Databricks から Confluent に Avro 形式の Topic データを書き込む際にスキーマレジストリを利用して実施する方法

Last updated at 2024-12-31Posted at 2024-12-26

概要

Databricks から Confluent に Avro 形式の Topic データを書き込む際にスキーマレジストリを利用して実施する方法を紹介します。

スキーマを指定せずに書き込みを実施できると想定していたのですが、 2024年 12 月 26 日時点ではスキーマを指定しないとエラーとなってしまいました。本記事では、スキーマを指定する手順となっておりますが、jsonFormatSchema引数の指定が不要になる可能性もあります。

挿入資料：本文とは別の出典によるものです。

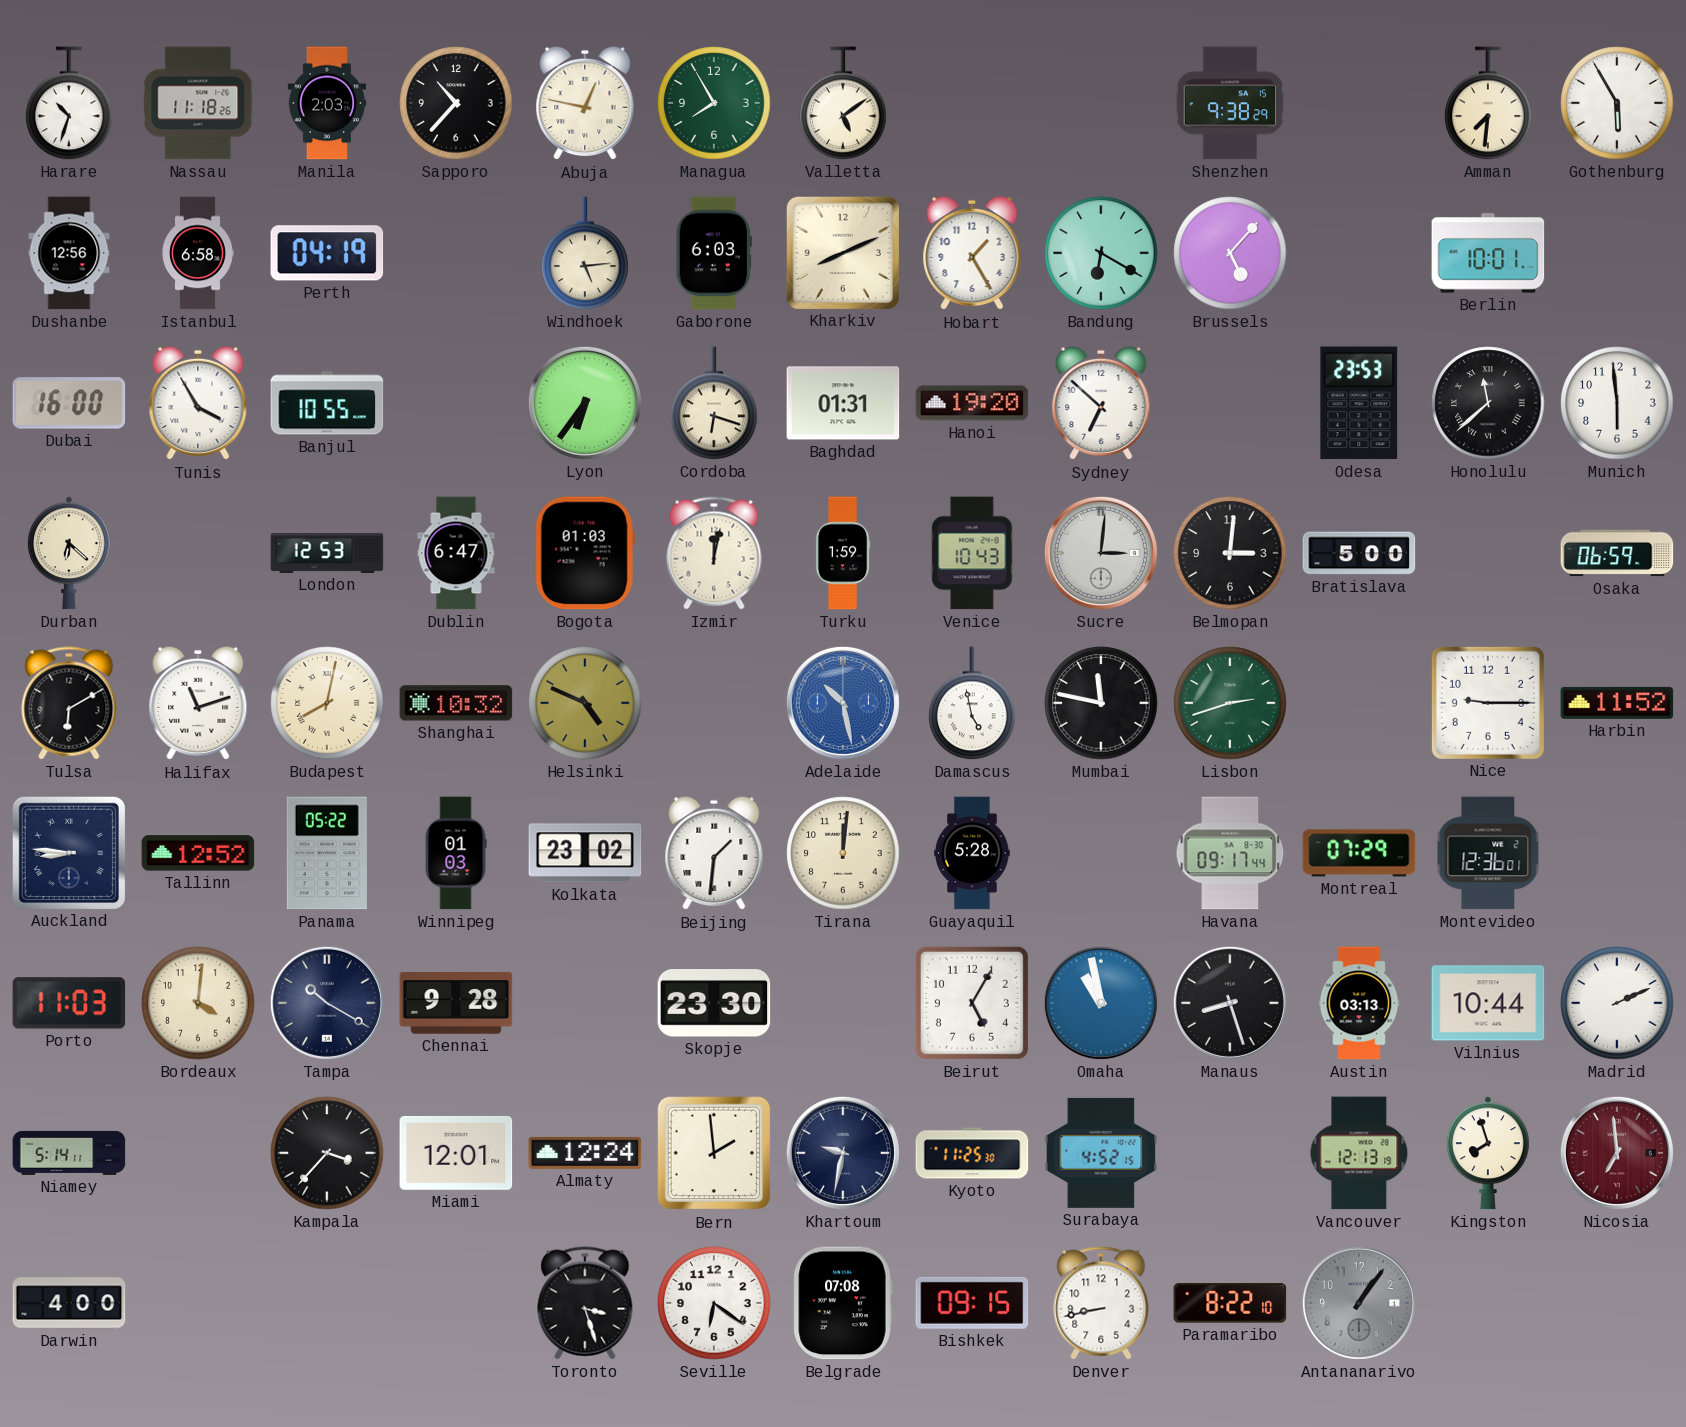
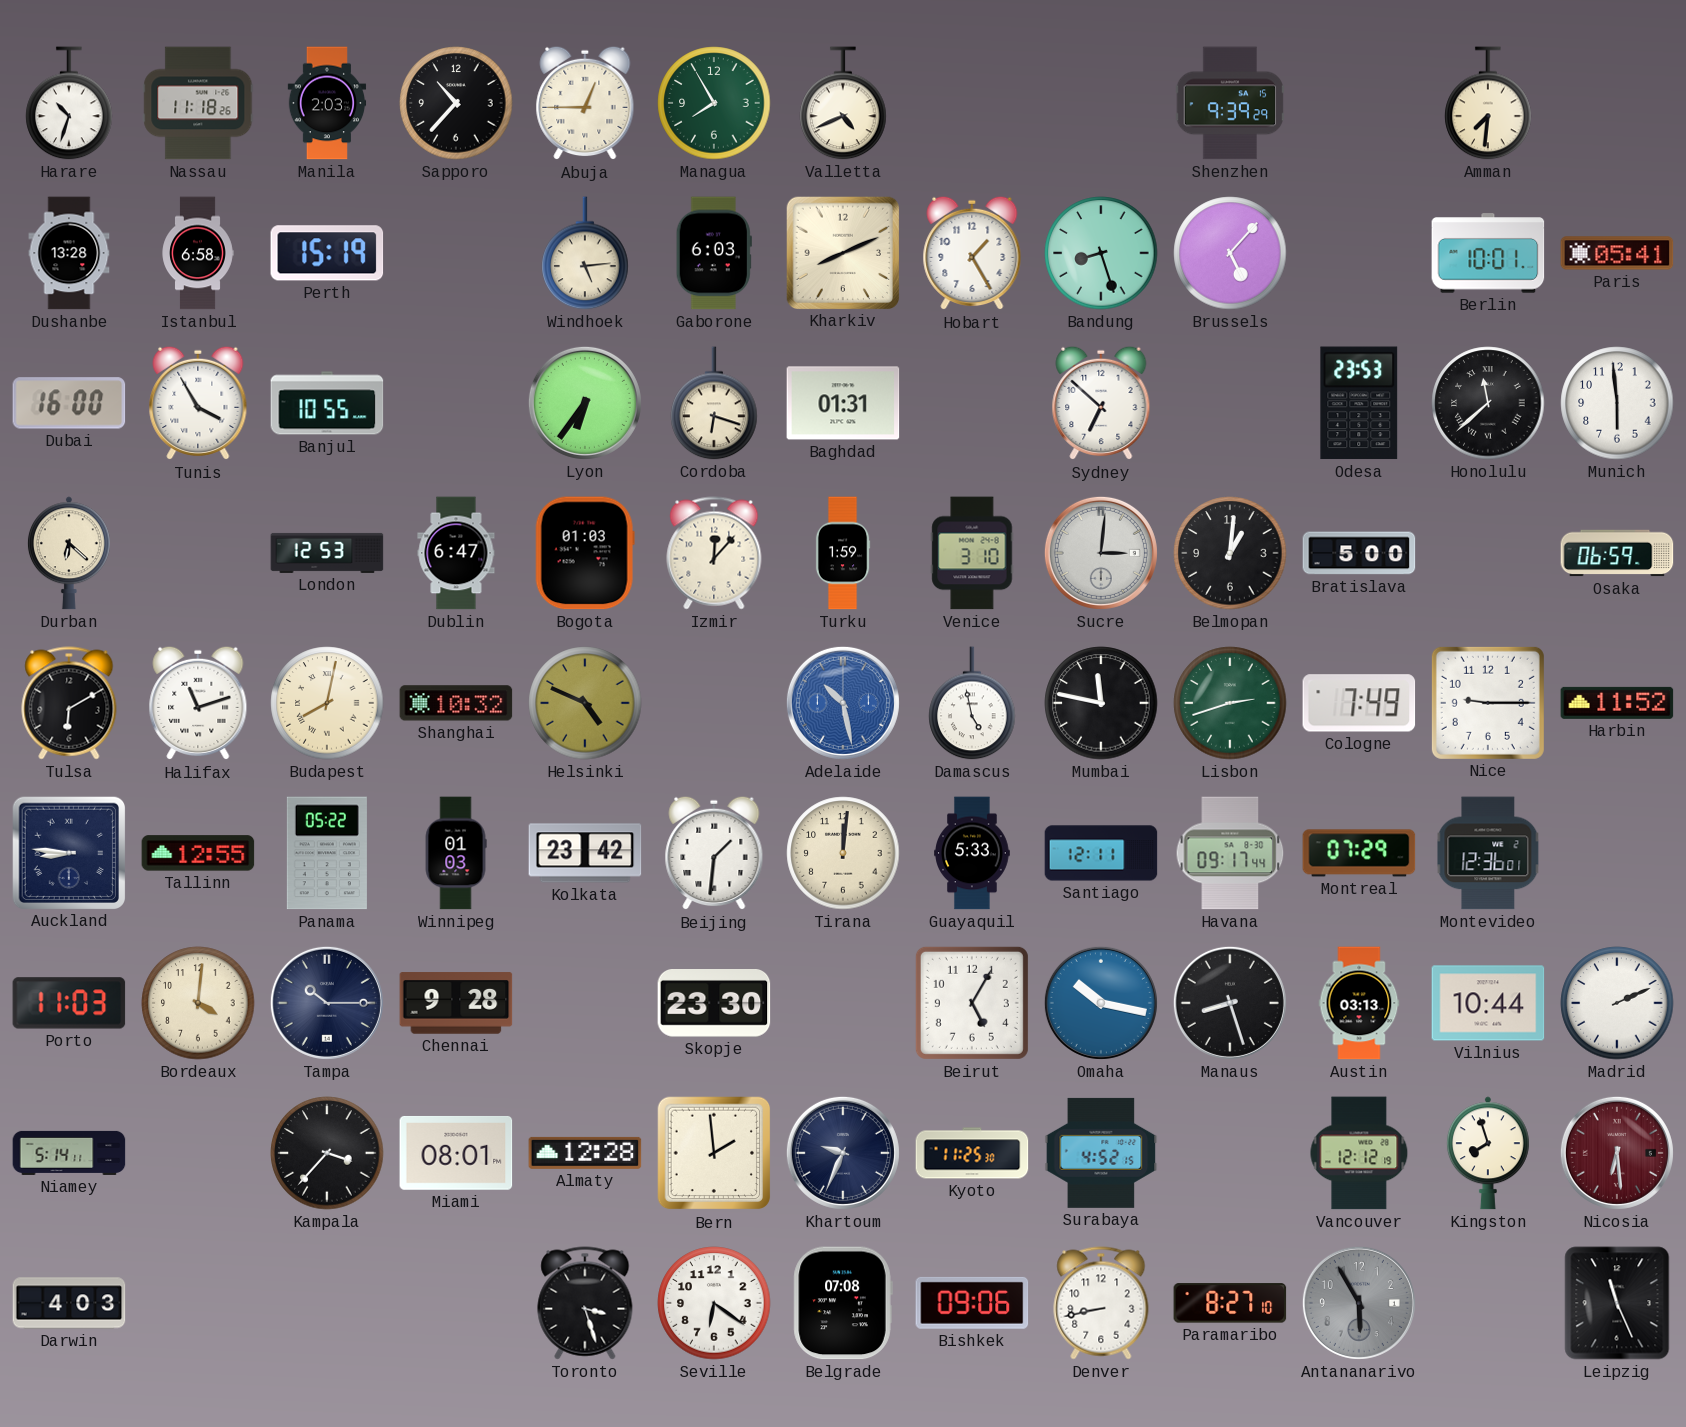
Abuja: 12:47 -> 12:45
Valletta: 5:09 -> 4:41
Shenzhen: 9:38 -> 9:39
Gothenburg: 5:55 -> none
Dushanbe: 12:56 -> 13:28
Perth: 04:19 -> 15:19
Bandung: 6:20 -> 8:27
Paris: none -> 05:41
Hanoi: 19:20 -> none
Izmir: 12:02 -> 12:07
Venice: 10:43 -> 3:10
Belmopan: 3:01 -> 1:01
Cologne: none -> 7:49
Tallinn: 12:52 -> 12:55
Kolkata: 23:02 -> 23:42
Guayaquil: 5:28 -> 5:33
Santiago: none -> 12:11
Tampa: 10:20 -> 10:15
Omaha: 10:58 -> 10:17
Miami: 12:01 -> 08:01
Almaty: 12:24 -> 12:28
Khartoum: 9:32 -> 9:34
Vancouver: 12:13 -> 12:12
Nicosia: 6:59 -> 6:29
Darwin: 4:00 -> 4:03
Bishkek: 09:15 -> 09:06
Paramaribo: 8:22 -> 8:27
Antananarivo: 1:06 -> 5:55
Leipzig: none -> 11:26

org.apache.spark.SparkException: Job aborted due to stage failure: Task 2 in stage 436.0 failed 4 times, most recent failure: Lost task 2.3 in stage 436.0 (TID 568) (10.139.64.10 executor 0): org.spark_project.confluent.kafka.schemaregistry.client.rest.exceptions.RestClientException: Schema not found; error code: 40403

本記事は、以下のシリーズの一部です。

引用元：Databricks と Confluent をつなぐ：データ連携の全体像を徹底解説 #Spark - Qiita

事前準備

1. Confluent にて Topic を作成

2. Confluent にて Topic にスキーマを設定

{
  "connect.name": "ksql.users",
  "fields": [
    {
      "name": "registertime",
      "type": "long"
    },
    {
      "name": "userid",
      "type": "string"
    },
    {
      "name": "regionid",
      "type": "string"
    },
    {
      "name": "gender",
      "type": "string"
    }
  ],
  "name": "users",
  "namespace": "ksql",
  "type": "record"
}

3. Confluent にて API キーを主塔

4. Confluent にて Schema Registry API キーを取得

5. Databricks にてデータベースのオブジェクトを作成

%sql
CREATE CATALOG IF NOT EXISTS confluent_test;
CREATE SCHEMA IF NOT EXISTS confluent_test.test;

src_table_name = "confluent_test.test.src_table"
checkpoint_volume_name = "confluent_test.test.checkpoint_01"
checkpoint_volume_dir = f"/Volumes/confluent_test/test/checkpoint_01"

spark.sql(f"CREATE TABLE IF NOT EXISTS {src_table_name}")
spark.sql(f"CREATE VOLUME IF NOT EXISTS {checkpoint_volume_name}")
dbutils.fs.rm(checkpoint_volume_dir, True)

6. テーブルにデータを書きこみ

data = [
    ("User_1", 1507214855421, "Region_1", "OTHER"),
    ("User_2", 1516353515688, "Region_2", "OTHER"),
    ("User_3", 1511384261793, "Region_3", "FEMALE")
]

columns = ["userid", "registertime", "regionid", "gender"]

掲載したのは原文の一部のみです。